## Set up a Dockerhub pull through cache

This notebook sets up a KVM instance as a DockerHub pull-through cache for use in experiments where you may have to repeatedly pull the same images from DockerHub. For example:

* Installing Kubernetes in a large cluster (each node will independently pull the same images from DockerHub)
* Running a Docker-based assignment in a classroom setting (each student will independently execute the experiment, pulling the same images from DockerHub)
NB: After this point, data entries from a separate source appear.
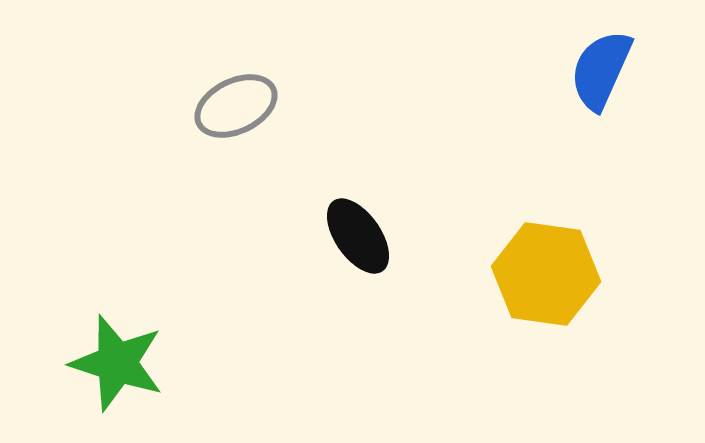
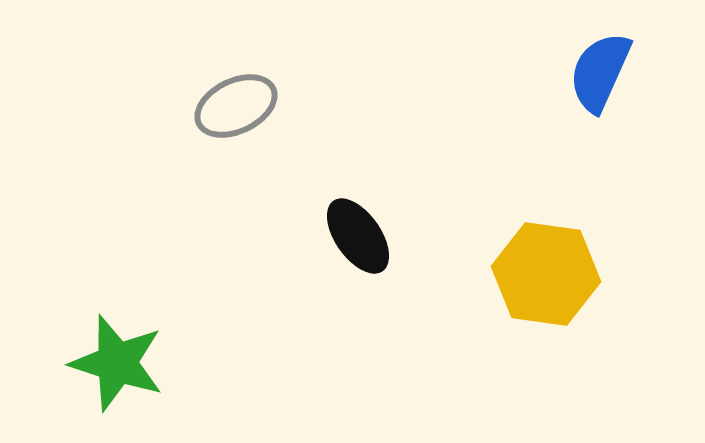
blue semicircle: moved 1 px left, 2 px down
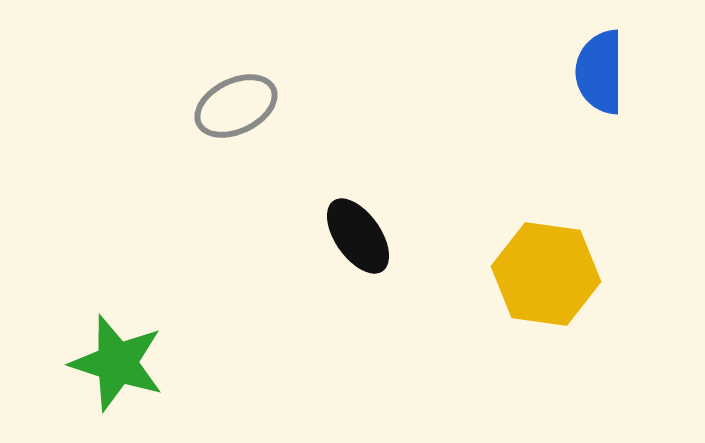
blue semicircle: rotated 24 degrees counterclockwise
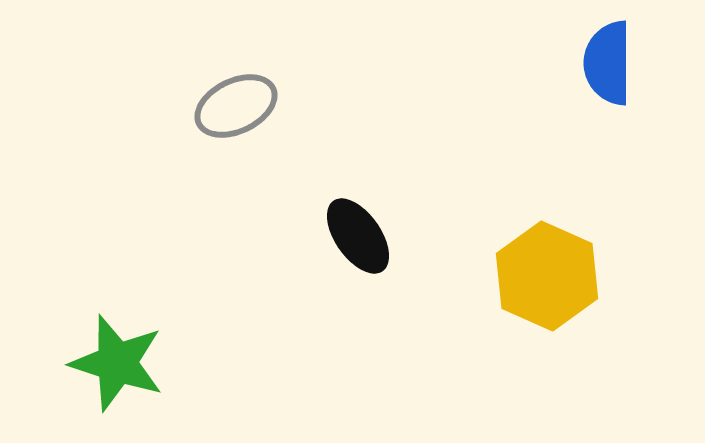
blue semicircle: moved 8 px right, 9 px up
yellow hexagon: moved 1 px right, 2 px down; rotated 16 degrees clockwise
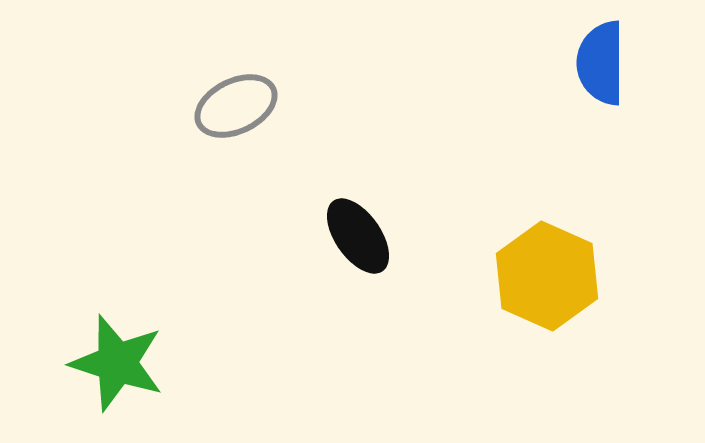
blue semicircle: moved 7 px left
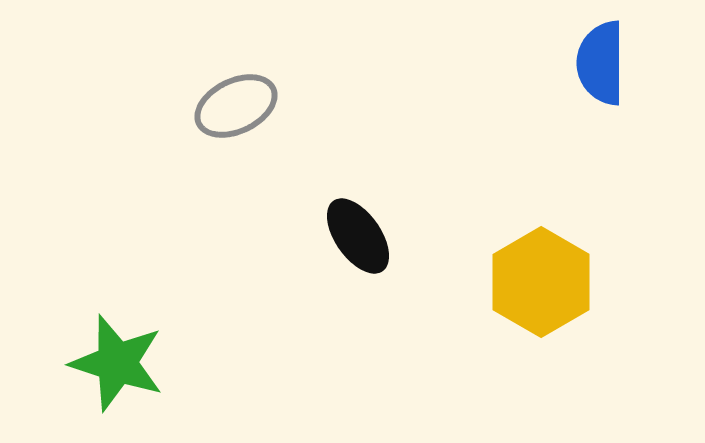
yellow hexagon: moved 6 px left, 6 px down; rotated 6 degrees clockwise
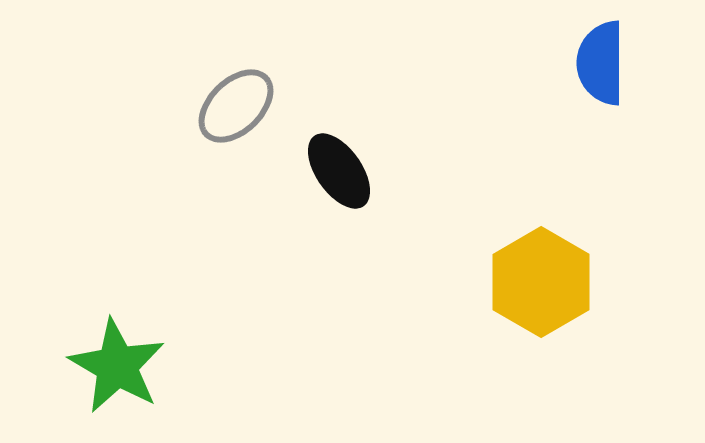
gray ellipse: rotated 18 degrees counterclockwise
black ellipse: moved 19 px left, 65 px up
green star: moved 3 px down; rotated 12 degrees clockwise
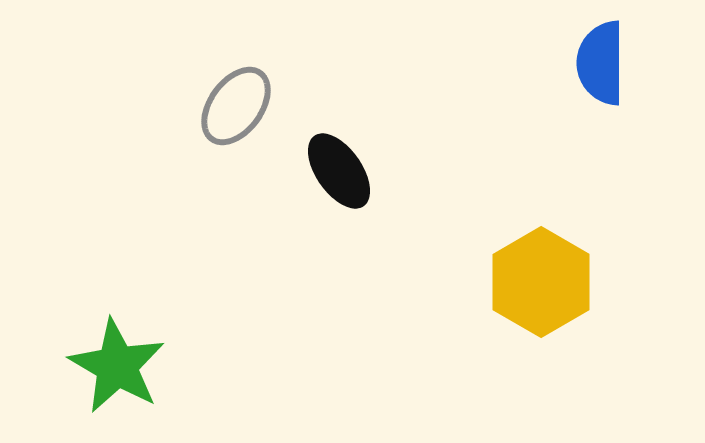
gray ellipse: rotated 10 degrees counterclockwise
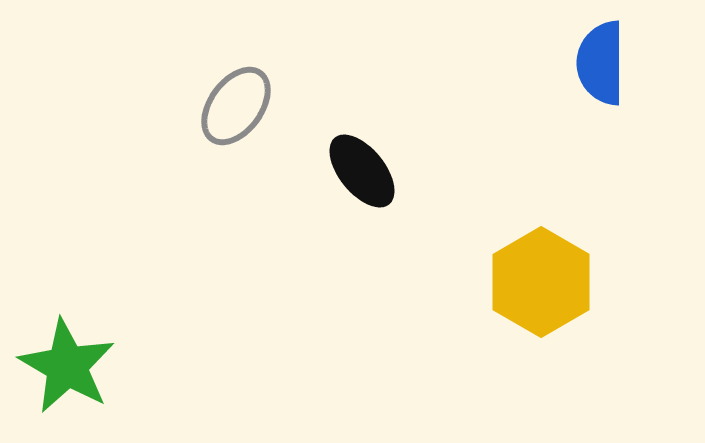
black ellipse: moved 23 px right; rotated 4 degrees counterclockwise
green star: moved 50 px left
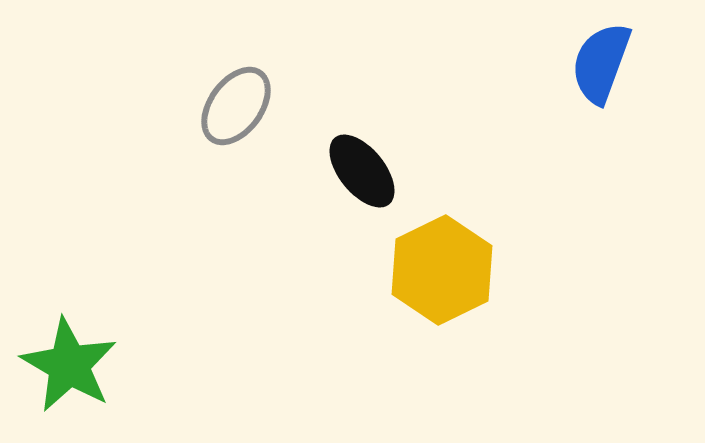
blue semicircle: rotated 20 degrees clockwise
yellow hexagon: moved 99 px left, 12 px up; rotated 4 degrees clockwise
green star: moved 2 px right, 1 px up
Under these circumstances, a pull-through cache helps by:

* Preventing you from exceeding DockerHub's rate limit for `docker pull` operations (note that all hosts in `sharednet1` count as one address toward this rate limit, unless they have their own public IPs)
* and speeding up `docker pull` operations by keeping a local cache of images.

In [None]:
import chi, os, time, datetime
from chi import lease
from chi import server
from chi import context
from chi import hardware
from chi import network

context.version = "1.0" 
context.choose_project()
context.choose_site(default="KVM@TACC")


In [None]:
exp_name = "docker_cache"
server_name = f"{exp_name}"
lease_name = f"{exp_name}"


#### Reserve and launch a VM instance

Adjust the duration of your lease as needed:

In [None]:
l = lease.Lease(lease_name, duration=datetime.timedelta(weeks=18))
l.add_flavor_reservation(id=chi.server.get_flavor_id("m1.large"), amount=1)
l.submit(idempotent=True)


In [None]:
l.show()


In [None]:
image_name = "CC-Ubuntu24.04"
s = server.Server(
    name=server_name,
    image_name=image_name,
    flavor_name=l.get_reserved_flavors()[0].name
)
s.submit(idempotent=True)


#### Set up network connectivity for instance

In [None]:
s.associate_floating_ip()


In [None]:
security_groups = [
  {'name': "allow-ssh", 'port': 22, 'description': "Enable SSH traffic on TCP port 22"},
  {'name': "allow-5000", 'port': 5000, 'description': "Enable TCP port 5000 (used by Docker image registry)"}
]

In [None]:
for sg_def in security_groups:

    sg_list = network.list_security_groups(name_filter=sg_def["name"])
    if sg_list: # already exists, get ID of first matching entry
        sg = sg_list[0]
    else:       # create new security group
        sg = network.SecurityGroup({"name": sg_def["name"], "description": sg_def["description"]})
        sg.add_rule("ingress", "tcp", sg_def["port"])
        sg.submit()
    try:
        s.add_security_group(sg.id)
    except:     # server may already have this security group - that's OK
        pass

In [None]:
s.refresh()
s.check_connectivity()


#### Set up Docker

In [None]:
s.execute("curl -sSL https://get.docker.com/ | sudo sh")
s.execute("sudo groupadd -f docker; sudo usermod -aG docker $USER")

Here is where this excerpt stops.